La bistecca alla fiorentina, 55 Euros per KG (photograph by Hallie Cohen)
When you think of Florence, you may recall barely being able to notice Michelangelo’s “David”due to the crowds swarming around it like gawkers at an accident. The Uffizi, the Duomo (designed by Brunellesci), Berenson’s I Tatti in Fiesole and the Pitti Palace are all the Florence of the official imagination. Florence is also famous for its Fiorentine steaks and for Ribolitta or bread soup. But what is it like to live a city that's the Fort Knox of artistic masterpieces? And what about the flood in '66 and the army of art restorers who constituted a virtual crusade? But there’s also another story and that lies in the evolution of tourism to this famous mecca in which every summer in particular the city is flooded with seekers, after what? A destination, beauty? Sometimes it’s just a party in one of the small locandas, situated on one of the winding cobblestoned streets down from one of the many landmarks. Package tours to Florence merit the same kind of scholarship allotted to the studios of the masters. Remember Arthur Frommer and books like Italy on $5 a day and Let's Go? And lurking behind the whole panorama of a modern Italian city is the history of the great families who were the patrons of artistic production. Back in the l9th century another tourist the Swiss art historian Jacob Burkhardt wrote The Civilization of the Renaissance in Italy which is required reading for anyone journeying to the capital of Italy’s Tuscany region.

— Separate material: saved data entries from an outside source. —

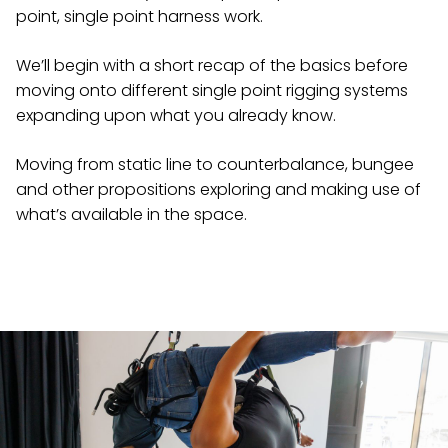
point, single point harness work.
We’ll begin with a short recap of the basics before
moving onto different single point rigging systems
expanding upon what you already know.
Moving from static line to counterbalance, bungee
and other propositions exploring and making use of
what’s available in the space.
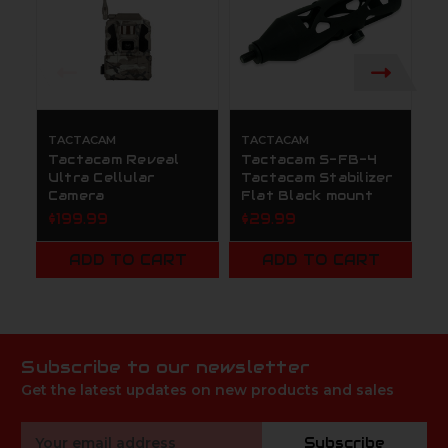
TACTACAM
TACTACAM
T
Tactacam Reveal
Tactacam S-FB-4
T
Ultra Cellular
Tactacam Stabilizer
T
Camera
Flat Black mount
$
$199.99
$29.99
ADD TO CART
ADD TO CART
Subscribe to our newsletter
Get the latest updates on new products and sales
Email
Subscribe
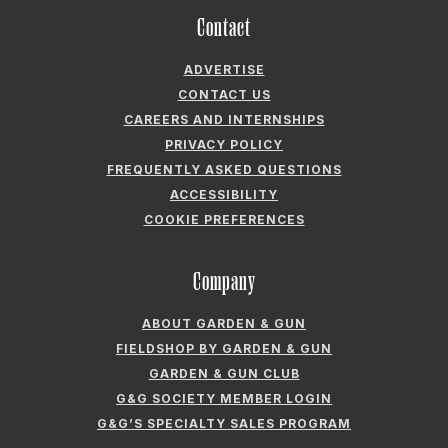
Contact
ADVERTISE
CONTACT US
CAREERS AND INTERNSHIPS
PRIVACY POLICY
FREQUENTLY ASKED QUESTIONS
ACCESSIBILITY
COOKIE PREFERENCES
Company
ABOUT GARDEN & GUN
FIELDSHOP BY GARDEN & GUN
GARDEN & GUN CLUB
G&G SOCIETY MEMBER LOGIN
G&G’S SPECIALTY SALES PROGRAM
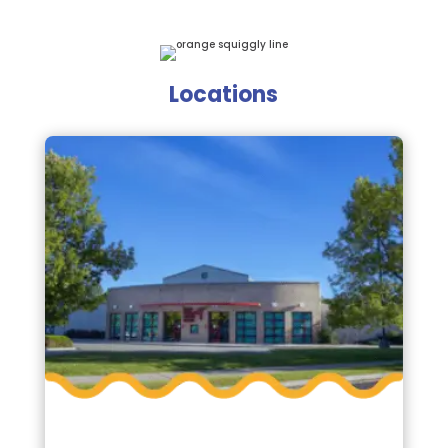
Locations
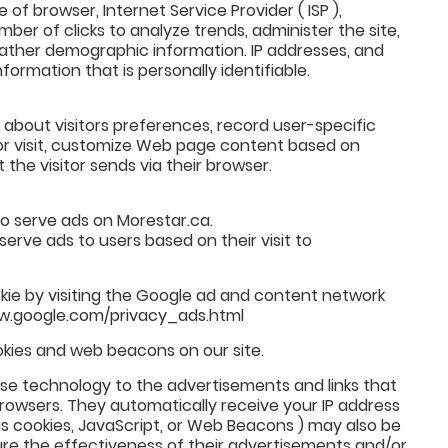
e of browser, Internet Service Provider ( ISP ),
ber of clicks to analyze trends, administer the site,
ather demographic information. IP addresses, and
formation that is personally identifiable.
 about visitors preferences, record user-specific
or visit, customize Web page content based on
 the visitor sends via their browser.
to serve ads on Morestar.ca.
serve ads to users based on their visit to
kie by visiting the Google ad and content network
www.google.com/privacy_ads.html
kies and web beacons on our site.
use technology to the advertisements and links that
rowsers. They automatically receive your IP address
s cookies, JavaScript, or Web Beacons ) may also be
re the effectiveness of their advertisements and/or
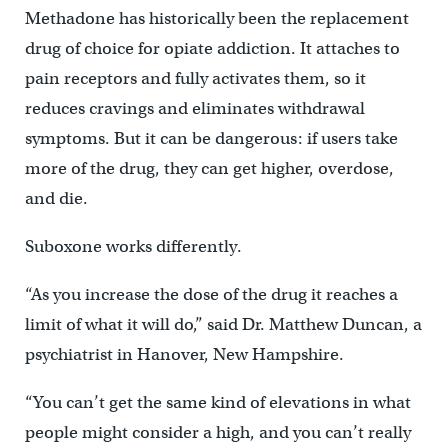
Methadone has historically been the replacement
drug of choice for opiate addiction. It attaches to
pain receptors and fully activates them, so it
reduces cravings and eliminates withdrawal
symptoms. But it can be dangerous: if users take
more of the drug, they can get higher, overdose,
and die.
Suboxone works differently.
“As you increase the dose of the drug it reaches a
limit of what it will do,” said Dr. Matthew Duncan, a
psychiatrist in Hanover, New Hampshire.
“You can’t get the same kind of elevations in what
people might consider a high, and you can’t really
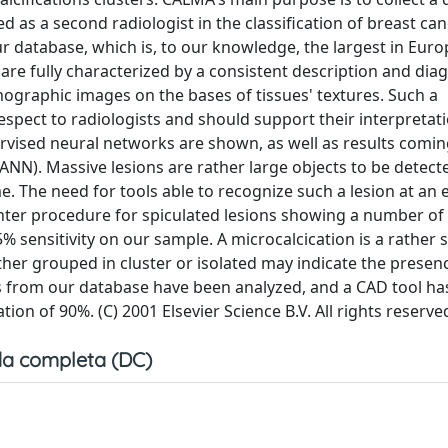
s a second radiologist in the classification of breast can
r database, which is, to our knowledge, the largest in Euro
 are fully characterized by a consistent description and dia
mographic images on the bases of tissues' textures. Such a
espect to radiologists and should support their interpretati
ised neural networks are shown, as well as results comin
NN). Massive lesions are rather large objects to be detecte
e. The need for tools able to recognize such a lesion at an 
nter procedure for spiculated lesions showing a number of 
% sensitivity on our sample. A microcalcication is a rather s
ther grouped in cluster or isolated may indicate the presen
s from our database have been analyzed, and a CAD tool ha
tion of 90%. (C) 2001 Elsevier Science B.V. All rights reserve
a completa (DC)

Like Amsterdam and Venice, Florence’s importance as a center of commerce set the stage for the emergence of great painters and sculptors who, if nothing else, found many of their subjects amongst a growing merchant class. 

Monday, June 3, 2019

Amsterdam Journal: Mozes en Aaronkerk

watercolor by Hallie Cohen
Mozes en Aaronkerk is the name of a Roman Catholic Church in Amsterdam (in addition, there's a Mozes en Aaronstraat). It could also be the title of one of Rembrandt's biblical drawings. However ever since 1578 when the formerly Catholic Habsburg Netherlands followed William of Orange and rebelled against Phillip II of Spain, Amsterdam has been not only Protestant but religiously tolerant. Amsterdam is Reformation territory. Everything is clean, unembellished and unpardonable. Despite the ubiquitous sex shops the city is upright and profoundly moral in its sensibility. The morality just happens to be insistently liberal and mercantile. These are just a few of the contrarieties evinced in the permanent exhibition about the history of this ever-changing metropolis (whose name describes its inception—the damming of the Amstel River) at the Amsterdam Museum. After all despite their democratic attitudes at home, the Dutch were harsh colonizers.  The smell of pot is everywhere and may explain the crowds in the streets at night eating French fries and slices of New York style pizza at an establishment of the same name. Scoliotic 17th and 18th century townhouses line ancient canals and there’s a guttural sound to the language. The mixture is an unlikely but enduring recipe for beauty.